Speaking to BBC News on the fringes of the congress, study leader Pavan
Sukhdev emphasized that the cost of natural decline dwarfs losses on the
financial markets.

"It's not only greater but it's also continuous, it's been happening every
year, year after year," he told BBC News.

* Teeb will... show the risks we run by not valuing [nature] adequately." *
Andrew Mitchell
Global Canopy Programme

"So whereas Wall Street by various calculations has to date lost, within the
financial sector, $1-$1.5 trillion, the reality is that at today's rate we
are losing natural capital at least between $2-$5 trillion every year."


The review that Mr Sukhdev leads, The Economics of Ecosystems and
Biodiversity
(Teeb [that's an abbreviation]), was initiated by Germany under its recent EU
presidency, with the European Commission providing funding.

The first phase concluded in May when the team released its finding that
forest decline could be costing about 7% of global GDP. The second phase
will expand the scope to other natural systems.

* Stern message *

Key to understanding his conclusions is that as forests decline, nature
stops providing services which it used to provide essentially for free.

So the human economy either has to provide them instead, perhaps through
building reservoirs, building facilities to sequester carbon dioxide, or
farming foods that were once naturally available.

Or we have to do without them; either way, there is a financial cost.

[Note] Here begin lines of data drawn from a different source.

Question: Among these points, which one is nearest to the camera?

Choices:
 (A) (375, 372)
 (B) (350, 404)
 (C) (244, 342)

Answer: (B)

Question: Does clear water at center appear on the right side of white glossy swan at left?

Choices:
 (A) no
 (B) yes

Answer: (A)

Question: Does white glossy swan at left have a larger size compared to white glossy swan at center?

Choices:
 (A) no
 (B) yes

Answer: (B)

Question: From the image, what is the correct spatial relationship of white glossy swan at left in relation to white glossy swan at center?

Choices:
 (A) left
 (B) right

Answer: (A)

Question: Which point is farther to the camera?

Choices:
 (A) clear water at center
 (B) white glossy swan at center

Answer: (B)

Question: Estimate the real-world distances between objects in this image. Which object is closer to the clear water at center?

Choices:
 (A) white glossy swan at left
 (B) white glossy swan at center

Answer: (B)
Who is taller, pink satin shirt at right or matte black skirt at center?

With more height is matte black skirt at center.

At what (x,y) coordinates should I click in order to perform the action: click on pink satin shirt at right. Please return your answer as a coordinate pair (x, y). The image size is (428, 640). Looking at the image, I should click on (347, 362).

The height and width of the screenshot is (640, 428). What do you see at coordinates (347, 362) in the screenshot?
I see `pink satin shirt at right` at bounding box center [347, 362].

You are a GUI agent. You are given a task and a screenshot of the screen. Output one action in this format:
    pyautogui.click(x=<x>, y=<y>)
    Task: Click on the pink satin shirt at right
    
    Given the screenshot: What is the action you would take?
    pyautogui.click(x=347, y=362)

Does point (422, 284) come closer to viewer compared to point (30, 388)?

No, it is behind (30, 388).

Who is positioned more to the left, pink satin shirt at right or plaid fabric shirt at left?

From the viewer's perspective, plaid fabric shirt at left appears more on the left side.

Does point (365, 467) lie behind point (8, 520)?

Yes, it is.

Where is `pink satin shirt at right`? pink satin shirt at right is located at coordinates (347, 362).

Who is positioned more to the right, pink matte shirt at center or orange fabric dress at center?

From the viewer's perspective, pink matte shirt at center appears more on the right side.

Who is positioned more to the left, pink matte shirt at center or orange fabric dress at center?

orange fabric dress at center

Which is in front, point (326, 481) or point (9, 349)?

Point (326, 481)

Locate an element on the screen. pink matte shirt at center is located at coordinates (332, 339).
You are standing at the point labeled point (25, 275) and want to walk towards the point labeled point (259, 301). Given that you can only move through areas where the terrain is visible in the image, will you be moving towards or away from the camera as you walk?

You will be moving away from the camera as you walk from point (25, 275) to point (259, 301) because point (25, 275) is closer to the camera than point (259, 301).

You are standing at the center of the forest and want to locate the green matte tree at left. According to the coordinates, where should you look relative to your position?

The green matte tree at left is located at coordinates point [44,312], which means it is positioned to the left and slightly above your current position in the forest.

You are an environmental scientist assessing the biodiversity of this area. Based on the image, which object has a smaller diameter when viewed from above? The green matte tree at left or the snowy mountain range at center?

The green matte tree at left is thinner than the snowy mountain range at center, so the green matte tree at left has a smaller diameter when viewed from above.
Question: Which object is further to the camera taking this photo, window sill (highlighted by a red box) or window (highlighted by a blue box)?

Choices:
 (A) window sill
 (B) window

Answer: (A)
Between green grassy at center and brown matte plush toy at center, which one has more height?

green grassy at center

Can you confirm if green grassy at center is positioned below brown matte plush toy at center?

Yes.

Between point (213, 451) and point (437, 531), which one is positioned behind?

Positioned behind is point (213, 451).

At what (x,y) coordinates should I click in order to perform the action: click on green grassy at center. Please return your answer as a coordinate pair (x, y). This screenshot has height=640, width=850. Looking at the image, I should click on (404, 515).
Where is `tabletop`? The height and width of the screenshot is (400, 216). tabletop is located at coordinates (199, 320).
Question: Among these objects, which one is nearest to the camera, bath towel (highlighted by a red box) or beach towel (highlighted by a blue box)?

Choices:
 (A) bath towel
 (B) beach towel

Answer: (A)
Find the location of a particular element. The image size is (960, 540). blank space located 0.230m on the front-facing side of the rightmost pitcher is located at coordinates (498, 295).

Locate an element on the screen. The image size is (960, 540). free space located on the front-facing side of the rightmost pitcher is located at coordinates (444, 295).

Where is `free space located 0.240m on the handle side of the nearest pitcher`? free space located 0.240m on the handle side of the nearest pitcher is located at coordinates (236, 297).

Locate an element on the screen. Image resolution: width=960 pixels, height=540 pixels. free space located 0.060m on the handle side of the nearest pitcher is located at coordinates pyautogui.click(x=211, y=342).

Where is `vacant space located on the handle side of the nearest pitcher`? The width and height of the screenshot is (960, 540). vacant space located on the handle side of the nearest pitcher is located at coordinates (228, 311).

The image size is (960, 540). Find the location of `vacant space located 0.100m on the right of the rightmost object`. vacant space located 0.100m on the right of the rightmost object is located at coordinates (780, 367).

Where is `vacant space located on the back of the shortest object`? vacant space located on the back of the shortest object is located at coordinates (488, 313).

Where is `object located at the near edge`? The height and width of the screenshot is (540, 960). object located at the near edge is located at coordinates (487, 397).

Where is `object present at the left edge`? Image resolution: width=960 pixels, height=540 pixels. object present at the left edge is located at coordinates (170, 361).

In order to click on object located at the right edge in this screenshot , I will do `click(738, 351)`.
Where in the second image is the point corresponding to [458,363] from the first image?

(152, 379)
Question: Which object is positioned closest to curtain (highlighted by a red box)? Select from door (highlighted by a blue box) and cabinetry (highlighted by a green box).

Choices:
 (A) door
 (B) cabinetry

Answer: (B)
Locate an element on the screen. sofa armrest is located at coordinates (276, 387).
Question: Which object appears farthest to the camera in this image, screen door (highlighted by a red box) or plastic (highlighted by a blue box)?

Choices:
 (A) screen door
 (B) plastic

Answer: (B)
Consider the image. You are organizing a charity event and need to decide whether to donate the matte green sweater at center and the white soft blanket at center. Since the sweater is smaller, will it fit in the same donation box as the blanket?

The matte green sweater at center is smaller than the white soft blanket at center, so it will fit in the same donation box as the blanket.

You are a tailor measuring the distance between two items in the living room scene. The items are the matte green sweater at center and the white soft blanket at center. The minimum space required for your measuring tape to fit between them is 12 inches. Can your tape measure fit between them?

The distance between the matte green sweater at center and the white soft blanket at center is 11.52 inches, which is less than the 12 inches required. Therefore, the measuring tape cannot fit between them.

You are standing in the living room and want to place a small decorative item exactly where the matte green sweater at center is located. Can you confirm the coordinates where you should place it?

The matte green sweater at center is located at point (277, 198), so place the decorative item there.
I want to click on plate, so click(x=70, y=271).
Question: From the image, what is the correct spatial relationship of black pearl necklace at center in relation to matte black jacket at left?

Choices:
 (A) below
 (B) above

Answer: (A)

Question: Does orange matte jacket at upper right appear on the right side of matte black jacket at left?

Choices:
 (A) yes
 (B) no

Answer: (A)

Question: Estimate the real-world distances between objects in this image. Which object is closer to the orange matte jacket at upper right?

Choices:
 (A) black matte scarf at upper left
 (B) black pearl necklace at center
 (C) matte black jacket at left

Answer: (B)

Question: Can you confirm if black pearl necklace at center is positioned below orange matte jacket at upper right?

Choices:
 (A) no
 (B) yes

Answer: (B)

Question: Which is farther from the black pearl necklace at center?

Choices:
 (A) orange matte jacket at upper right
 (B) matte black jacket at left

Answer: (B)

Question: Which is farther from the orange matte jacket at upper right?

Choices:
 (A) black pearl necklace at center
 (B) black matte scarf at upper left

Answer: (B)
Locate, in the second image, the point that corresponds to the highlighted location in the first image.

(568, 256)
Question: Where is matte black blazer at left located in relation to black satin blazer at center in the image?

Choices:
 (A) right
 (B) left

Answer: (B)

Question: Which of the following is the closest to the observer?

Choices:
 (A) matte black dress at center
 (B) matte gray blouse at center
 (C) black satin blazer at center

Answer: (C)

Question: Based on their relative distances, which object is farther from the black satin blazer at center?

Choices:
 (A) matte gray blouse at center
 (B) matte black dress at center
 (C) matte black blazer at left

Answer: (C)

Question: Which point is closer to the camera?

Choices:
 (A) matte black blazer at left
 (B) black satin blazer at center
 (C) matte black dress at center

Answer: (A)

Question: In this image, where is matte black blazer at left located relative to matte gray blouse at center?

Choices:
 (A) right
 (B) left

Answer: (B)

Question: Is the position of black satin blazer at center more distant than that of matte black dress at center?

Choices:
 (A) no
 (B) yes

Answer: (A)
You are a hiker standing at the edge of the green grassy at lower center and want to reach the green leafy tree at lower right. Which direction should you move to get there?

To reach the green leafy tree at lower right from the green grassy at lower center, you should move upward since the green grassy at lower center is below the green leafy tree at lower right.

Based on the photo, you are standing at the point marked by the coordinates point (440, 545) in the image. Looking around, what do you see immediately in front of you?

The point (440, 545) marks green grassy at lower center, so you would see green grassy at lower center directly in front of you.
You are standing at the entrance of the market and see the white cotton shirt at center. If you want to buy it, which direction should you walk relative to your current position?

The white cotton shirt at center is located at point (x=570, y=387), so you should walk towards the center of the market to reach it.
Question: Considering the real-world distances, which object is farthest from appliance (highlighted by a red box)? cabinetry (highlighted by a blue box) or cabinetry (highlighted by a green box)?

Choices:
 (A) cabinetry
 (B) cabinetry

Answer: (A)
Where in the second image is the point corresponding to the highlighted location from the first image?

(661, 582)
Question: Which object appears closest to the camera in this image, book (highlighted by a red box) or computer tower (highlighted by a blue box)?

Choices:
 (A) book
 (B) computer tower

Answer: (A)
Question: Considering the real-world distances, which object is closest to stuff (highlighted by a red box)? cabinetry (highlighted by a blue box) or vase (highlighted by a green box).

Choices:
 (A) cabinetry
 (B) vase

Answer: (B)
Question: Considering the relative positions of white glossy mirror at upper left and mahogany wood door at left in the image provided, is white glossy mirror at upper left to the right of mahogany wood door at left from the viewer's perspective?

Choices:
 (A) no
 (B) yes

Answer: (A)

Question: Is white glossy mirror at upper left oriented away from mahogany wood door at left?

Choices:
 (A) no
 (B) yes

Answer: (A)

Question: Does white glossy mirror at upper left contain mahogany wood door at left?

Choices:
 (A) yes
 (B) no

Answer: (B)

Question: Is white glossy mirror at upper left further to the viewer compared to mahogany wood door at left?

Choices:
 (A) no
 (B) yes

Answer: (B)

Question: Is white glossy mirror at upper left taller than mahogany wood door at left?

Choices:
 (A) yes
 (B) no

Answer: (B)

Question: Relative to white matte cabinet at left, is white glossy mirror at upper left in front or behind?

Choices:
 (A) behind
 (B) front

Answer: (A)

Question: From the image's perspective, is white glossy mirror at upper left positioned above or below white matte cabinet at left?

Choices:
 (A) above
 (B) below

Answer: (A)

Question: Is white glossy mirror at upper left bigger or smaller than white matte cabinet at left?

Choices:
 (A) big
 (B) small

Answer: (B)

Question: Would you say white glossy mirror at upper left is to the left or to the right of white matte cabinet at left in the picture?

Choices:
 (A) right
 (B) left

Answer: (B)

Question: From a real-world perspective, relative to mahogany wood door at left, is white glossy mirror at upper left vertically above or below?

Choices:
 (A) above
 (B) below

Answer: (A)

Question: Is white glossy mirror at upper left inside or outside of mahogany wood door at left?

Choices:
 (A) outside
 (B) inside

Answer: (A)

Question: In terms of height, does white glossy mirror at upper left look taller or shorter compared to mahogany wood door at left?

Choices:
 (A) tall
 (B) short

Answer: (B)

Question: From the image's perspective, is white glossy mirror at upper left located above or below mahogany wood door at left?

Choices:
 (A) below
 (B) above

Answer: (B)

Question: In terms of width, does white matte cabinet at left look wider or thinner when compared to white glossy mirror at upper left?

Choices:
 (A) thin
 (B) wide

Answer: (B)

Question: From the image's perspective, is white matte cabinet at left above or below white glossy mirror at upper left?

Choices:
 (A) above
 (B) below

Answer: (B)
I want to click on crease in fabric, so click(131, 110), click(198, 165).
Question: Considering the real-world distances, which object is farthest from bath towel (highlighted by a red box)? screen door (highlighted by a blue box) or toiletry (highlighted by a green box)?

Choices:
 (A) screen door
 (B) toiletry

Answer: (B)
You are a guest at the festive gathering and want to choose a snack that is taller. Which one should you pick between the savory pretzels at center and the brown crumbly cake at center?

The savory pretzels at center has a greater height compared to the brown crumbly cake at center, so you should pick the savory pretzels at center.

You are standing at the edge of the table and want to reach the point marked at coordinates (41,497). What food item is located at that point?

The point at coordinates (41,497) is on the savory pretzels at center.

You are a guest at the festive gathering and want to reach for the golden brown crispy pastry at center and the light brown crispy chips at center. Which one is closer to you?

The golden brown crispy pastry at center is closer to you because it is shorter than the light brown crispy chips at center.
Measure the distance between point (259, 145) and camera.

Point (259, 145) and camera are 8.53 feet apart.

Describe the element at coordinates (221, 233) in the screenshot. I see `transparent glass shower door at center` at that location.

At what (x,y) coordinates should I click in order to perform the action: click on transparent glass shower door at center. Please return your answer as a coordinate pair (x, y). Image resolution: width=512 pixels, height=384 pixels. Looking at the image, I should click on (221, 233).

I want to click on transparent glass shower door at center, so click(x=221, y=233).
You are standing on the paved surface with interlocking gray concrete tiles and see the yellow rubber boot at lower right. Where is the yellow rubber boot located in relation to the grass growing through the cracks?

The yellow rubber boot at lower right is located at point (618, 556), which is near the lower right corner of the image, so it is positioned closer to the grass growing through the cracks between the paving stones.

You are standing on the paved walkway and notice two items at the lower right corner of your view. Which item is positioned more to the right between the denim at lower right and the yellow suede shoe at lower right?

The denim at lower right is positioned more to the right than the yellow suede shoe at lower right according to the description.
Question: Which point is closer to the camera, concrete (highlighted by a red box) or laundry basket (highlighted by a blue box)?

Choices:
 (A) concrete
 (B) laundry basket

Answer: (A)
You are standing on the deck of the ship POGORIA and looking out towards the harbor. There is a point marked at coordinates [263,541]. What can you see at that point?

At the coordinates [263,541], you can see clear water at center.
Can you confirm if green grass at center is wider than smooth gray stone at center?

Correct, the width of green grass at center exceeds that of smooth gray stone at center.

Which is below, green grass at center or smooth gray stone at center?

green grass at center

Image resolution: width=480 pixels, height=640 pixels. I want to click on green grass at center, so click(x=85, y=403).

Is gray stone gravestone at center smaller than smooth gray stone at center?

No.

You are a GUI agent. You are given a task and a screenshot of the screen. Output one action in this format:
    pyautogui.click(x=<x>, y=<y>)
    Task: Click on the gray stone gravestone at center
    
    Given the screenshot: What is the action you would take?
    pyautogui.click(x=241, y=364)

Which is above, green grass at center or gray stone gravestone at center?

The Teeb calculations show that the cost falls disproportionately on the
poor, because a greater part of their livelihood depends directly on the
forest, especially in tropical regions.

The greatest cost to western nations would initially come through losing a
natural absorber of the most important greenhouse gas.

Just as the Stern Review brought the economics of climate change into the
political arena and helped politicians see the consequences of their policy
choices, many in the conservation community believe the Teeb review will lay
open the economic consequences of halting or not halting the slide in
biodiversity.


"The numbers in the Stern Review enabled politicians to wake up to reality,"
said Andrew Mitchell, director of the Global Canopy Programme, an
organisation concerned with directing financial resources into forest
preservation.

"Teeb will do the same for the value of nature, and show the risks we run by
not valuing it adequately."

A number of nations, businesses and global organisations are beginning to
direct funds into forest conservation, and there are signs of a trade in
natural ecosystems developing, analogous to the carbon trade, although it is
clearly very early days.

Some have ethical concerns over the valuing of nature purely in terms of the
services it provides humanity; but the counter-argument is that decades of
trying to halt biodiversity decline by arguing for the intrinsic worth of
nature have not worked, so something different must be tried.

Whether Mr Sukhdev's arguments will find political traction in an era of
financial constraint is an open question, even though many of the
governments that would presumably be called on to fund forest protection are
the ones directly or indirectly paying for the review. [if you just removed subsidies, it would cost nothing...]

But, he said, governments and businesses are getting the point.

"Times have changed. Almost three years ago, even two years ago, their eyes
would glaze over.

"Today, when I say this, they listen. In fact I get questions asked - so how
do you calculate this, how can we monetize it, what can we do about it, why
don't you speak with so and so politician or such and such business."
[that the 'ecological modernization' turn we are talking about]

The aim is to complete the Teeb review by the middle of 2010, the date by
which governments are committed under the Convention of Biological Diversity
to have begun slowing the rate of biodiversity loss.